With his good looks and fine voice, tenor Peter Hofmann, born in Germany in 1944, was a natural for the role of Lohengrin, which he sang often in leading opera houses. Not actually a heldentenor, I imagine he was severely taxed by Tristan, but he excelled in lighter Wagnerian roles. Later in his career he had a successful career in rock music, and in 1990 sang Erik in a Hamburg production of The Phantom of the Opera. For the past decade or so he has dealt with Parkinson's disease. Here we have the opportunity to hear (and watch) him in happier days in two superb productions of Lohengrin. The Bayreuth production was filmed without an audience June 25-30, 1982. The production is by Götz Friedrich, whose 1972 Bayreuth Tannhäuser was booed lustily, but here the famous director is relatively mild. There is no swan, sets are stark, costumes relatively simple except for Lohengrin who in the first part of the opera is dressed in shining white, but at the end is robed in black. The cast is excellent in every way, and conductor Woldemar Nelsson (who also led the 1985 Bayreuth video of The Flying Dutchman (see REVIEW), is a master of things Wagnerian—it seems odd these are his only two recordings. The chorus is magnificent, Brian Large's video direction superb. The 5.l "surround sound" is outstandingly effective, well capturing the warmth and resonance of the famed opera house.

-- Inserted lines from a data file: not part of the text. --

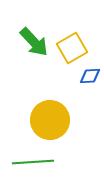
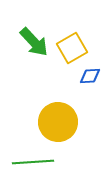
yellow circle: moved 8 px right, 2 px down
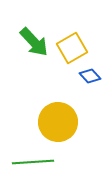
blue diamond: rotated 50 degrees clockwise
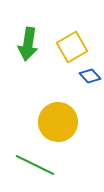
green arrow: moved 6 px left, 2 px down; rotated 52 degrees clockwise
yellow square: moved 1 px up
green line: moved 2 px right, 3 px down; rotated 30 degrees clockwise
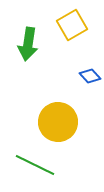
yellow square: moved 22 px up
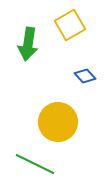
yellow square: moved 2 px left
blue diamond: moved 5 px left
green line: moved 1 px up
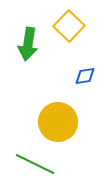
yellow square: moved 1 px left, 1 px down; rotated 16 degrees counterclockwise
blue diamond: rotated 55 degrees counterclockwise
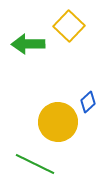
green arrow: rotated 80 degrees clockwise
blue diamond: moved 3 px right, 26 px down; rotated 35 degrees counterclockwise
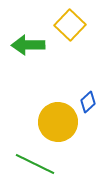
yellow square: moved 1 px right, 1 px up
green arrow: moved 1 px down
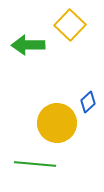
yellow circle: moved 1 px left, 1 px down
green line: rotated 21 degrees counterclockwise
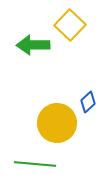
green arrow: moved 5 px right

The Met Lohengrin was filmed January 10, 1986 for television. It is equal to the Bayreuth production, and in some ways better. Eva Marton's Elsa finds the soprano in her prime, and Leonie Rysanek's maniacal Ortrud is a stunning operatic characterization. Leif Roar repeats his Telramund from Bayreuth; he is ideal for the role, as is Hoffman. The Met Chorus and Orchestra are perfection, and James Levine's conducting is what we have come to expect from him over his many Met years. The artificially induced 5.1 "surround sound" is satisfying, if a bit bass-heavy. The Bayreuth video offers subtitles in English, German, French and Spanish; the Met adds Chinese to the list, and has a trailer picture gallery of presentations of Lohengrin at the Met. Both of these videos are highly recommended.

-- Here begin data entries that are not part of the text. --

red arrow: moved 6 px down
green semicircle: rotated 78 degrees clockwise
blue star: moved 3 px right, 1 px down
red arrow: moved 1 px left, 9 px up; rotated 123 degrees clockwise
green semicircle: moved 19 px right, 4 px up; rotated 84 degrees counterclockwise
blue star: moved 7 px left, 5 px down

The Vienna State opera production of Faust is another winner for opera fans. The production and video direction are by British film-maker Ken Russell who puts his own stamp on the production. Russell told an interviewer he felt the plot was "silly" so he turned Marguerite into a young nun, eliminated the Walpurgis Night ballet, had Marguerite use sign-language for Valentin's deaf-mute children, and had Mephistopheles disrespectfully urinating in the stoup in church. However, the overall effect is visually engrossing, the vivid sets and costumes by Karl Toms are effective. And the singing is outstanding. Tenor Francisco Araiza handles the title role with confidence. Ruggero Raimondi, while he may not have the impressive lower register of many devils of the past, is a superb actor. Soprano Gabriela Benackova is in magnificent voice as the innocent Marguerite, and other major roles are impressively sung. I've never heard of conductor Erich Binder, but he leads a powerful performance. The video was made in the Vienna State opera House March 23, 1985, and the 5.l "surround sound," which was artificially induced, is wonderful. Recommended!